The Power of Words in Song
"Song is a response which engages the whole self in prayer. Song unites the faithful in common prayer wherever they gather for worship whether in church, home, or other special place."
– PCUSA Book of Order W 2.1003
If you know our youth, then it should come as no surprise to you that other than five or six faithful kids, the majority of them do not like to sing in public.
Choir is not going to happen. Even hymns at church are sung at a whisper directly into the spines of the big blue hymnal. Some will sing only in the shower. It’s normal, I’ve found, for that age group to be in love with music, but have a complicated relationship with song. And I used to think that was just fine with me.
But something changed for me during our Youth Lock-in in April. After a HEATED game of whirly ball (with disputed final results) my two warring factions of youth packed themselves into the 15 passenger van grumbling about who scored what and who really won the second match. I turned on the radio, pulled on to the highway and Taylor Swift came on the radio.
Suddenly, all of my passengers from shy 6th grade girls to boisterous 11th grade boys were singing loudly, “We are NEVER EVER EVER, getting back together!!!”
During the verses they argued with each other about the cultural validity of Swift’s music but even the loudest antagonists would chime in when the chorus came around, singing in exaggerated twang and falsetto. The back row had its own choreography. The girls in the middle row swayed back and forth to the beat.
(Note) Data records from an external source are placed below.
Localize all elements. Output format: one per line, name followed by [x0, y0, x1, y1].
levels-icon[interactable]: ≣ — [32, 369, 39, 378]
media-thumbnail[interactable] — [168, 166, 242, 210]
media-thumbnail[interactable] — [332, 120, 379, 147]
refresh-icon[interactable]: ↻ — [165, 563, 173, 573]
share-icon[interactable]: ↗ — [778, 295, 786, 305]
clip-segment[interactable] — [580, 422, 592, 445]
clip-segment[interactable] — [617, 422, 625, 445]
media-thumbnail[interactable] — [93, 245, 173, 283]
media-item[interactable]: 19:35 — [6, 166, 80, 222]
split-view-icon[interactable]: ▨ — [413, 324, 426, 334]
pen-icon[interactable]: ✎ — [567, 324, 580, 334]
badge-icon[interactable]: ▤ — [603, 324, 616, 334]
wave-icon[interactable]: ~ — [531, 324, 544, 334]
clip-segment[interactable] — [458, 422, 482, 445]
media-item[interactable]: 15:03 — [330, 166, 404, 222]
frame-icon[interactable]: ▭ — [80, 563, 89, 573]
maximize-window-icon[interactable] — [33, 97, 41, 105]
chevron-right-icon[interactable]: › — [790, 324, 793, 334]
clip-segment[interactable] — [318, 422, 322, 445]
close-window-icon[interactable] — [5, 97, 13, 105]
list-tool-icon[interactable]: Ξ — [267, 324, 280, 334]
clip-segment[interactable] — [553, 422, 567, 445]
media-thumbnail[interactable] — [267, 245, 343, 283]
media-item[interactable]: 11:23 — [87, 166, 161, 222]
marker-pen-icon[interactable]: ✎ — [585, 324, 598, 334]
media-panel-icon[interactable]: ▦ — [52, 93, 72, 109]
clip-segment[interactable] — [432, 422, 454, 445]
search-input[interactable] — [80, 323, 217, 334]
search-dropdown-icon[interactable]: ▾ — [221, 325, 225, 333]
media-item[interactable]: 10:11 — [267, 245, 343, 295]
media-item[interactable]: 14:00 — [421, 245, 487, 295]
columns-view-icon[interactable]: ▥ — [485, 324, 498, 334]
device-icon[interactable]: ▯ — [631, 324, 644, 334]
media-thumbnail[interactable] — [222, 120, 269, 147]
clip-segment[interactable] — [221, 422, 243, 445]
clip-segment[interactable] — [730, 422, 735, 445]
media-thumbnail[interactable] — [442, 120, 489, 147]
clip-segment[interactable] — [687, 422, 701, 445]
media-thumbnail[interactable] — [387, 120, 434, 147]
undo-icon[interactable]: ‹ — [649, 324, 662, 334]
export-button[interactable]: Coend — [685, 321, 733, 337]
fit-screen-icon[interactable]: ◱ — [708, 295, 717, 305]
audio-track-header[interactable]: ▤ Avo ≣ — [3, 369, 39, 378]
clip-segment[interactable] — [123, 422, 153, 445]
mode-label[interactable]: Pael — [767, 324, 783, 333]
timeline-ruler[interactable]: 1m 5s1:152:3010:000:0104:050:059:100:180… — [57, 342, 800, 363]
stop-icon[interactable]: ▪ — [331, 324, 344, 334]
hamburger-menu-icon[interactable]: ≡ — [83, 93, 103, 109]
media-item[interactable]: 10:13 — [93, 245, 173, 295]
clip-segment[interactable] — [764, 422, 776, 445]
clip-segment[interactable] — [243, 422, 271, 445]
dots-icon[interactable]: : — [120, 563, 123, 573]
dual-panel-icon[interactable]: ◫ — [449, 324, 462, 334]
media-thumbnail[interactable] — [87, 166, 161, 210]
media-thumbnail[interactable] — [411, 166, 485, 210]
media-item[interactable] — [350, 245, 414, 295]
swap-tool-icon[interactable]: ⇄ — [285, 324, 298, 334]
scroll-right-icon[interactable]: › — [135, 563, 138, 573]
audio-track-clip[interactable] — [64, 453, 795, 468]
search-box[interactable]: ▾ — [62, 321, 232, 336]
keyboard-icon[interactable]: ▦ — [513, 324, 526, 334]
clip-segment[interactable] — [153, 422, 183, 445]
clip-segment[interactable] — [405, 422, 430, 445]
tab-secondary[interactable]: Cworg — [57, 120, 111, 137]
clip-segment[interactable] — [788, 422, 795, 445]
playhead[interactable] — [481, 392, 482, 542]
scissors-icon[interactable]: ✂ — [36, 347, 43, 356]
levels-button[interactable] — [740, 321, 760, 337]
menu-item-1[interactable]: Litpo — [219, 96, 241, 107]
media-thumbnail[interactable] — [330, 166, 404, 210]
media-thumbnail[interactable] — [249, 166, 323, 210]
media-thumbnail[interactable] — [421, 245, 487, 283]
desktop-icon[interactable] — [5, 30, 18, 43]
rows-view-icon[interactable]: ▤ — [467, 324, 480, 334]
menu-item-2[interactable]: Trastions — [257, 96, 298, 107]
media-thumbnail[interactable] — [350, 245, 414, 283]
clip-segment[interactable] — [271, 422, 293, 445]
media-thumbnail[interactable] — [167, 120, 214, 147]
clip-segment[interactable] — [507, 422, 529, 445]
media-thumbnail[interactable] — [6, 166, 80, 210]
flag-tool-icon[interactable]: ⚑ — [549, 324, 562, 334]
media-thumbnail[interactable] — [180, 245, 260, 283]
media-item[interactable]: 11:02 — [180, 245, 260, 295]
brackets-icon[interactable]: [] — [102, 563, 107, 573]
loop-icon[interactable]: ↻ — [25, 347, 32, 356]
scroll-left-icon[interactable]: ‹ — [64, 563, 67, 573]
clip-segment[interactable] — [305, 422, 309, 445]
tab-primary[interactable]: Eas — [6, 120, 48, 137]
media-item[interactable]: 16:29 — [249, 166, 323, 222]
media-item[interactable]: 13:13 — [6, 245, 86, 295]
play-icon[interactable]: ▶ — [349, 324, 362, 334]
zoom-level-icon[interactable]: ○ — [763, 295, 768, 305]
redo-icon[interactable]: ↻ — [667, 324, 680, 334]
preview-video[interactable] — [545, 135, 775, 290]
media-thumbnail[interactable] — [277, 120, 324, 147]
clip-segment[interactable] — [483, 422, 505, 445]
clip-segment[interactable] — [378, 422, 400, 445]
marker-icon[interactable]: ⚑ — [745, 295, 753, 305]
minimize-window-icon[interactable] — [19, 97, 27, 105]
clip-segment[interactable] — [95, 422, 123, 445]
And everyone stopped arguing.
In fact, the group seemed to get along much better after the ride back (which also included sing-a-longs of Alicia Keys and Macklemore.) At the time I thought, “How weird, that the van ride accomplished in 15 minutes, what 45 minutes of ‘bonding games’ could not. How did this happen?”
I am not alone as I ponder that question. In 2009 Stanford University psychologists Scott S. Wittermuth and Chip Heath did a study of how “synchrony fosters cooperation.”
For the duration of the experiment they observed the effects of how certain activities like synchronized movement, reciting chants, and singing in unison affected productivity and group dynamic. Their results showed that people actually form an emotional bond with people they sing and chant with much faster than when left to their own devices. Groups who sang together were more likely to self-sacrifice, be open to compromise and discussion, and reported feeling a greater “connection” to the group.
Even participants who reported disliking the synchronized activity still received the emotional benefits of participating.
Last week Brent wrote that words can “create reality.”
What I’ve found is that how the words are communicated can vastly change a reality for the better. Unison activity, especially singing, can change the mood of the group in an instant.
So give it a try next time your group isn’t “gelling.”
And maybe think about joining the choir or at least singing a little louder on Sundays… because it’s good for you and it’s good for us.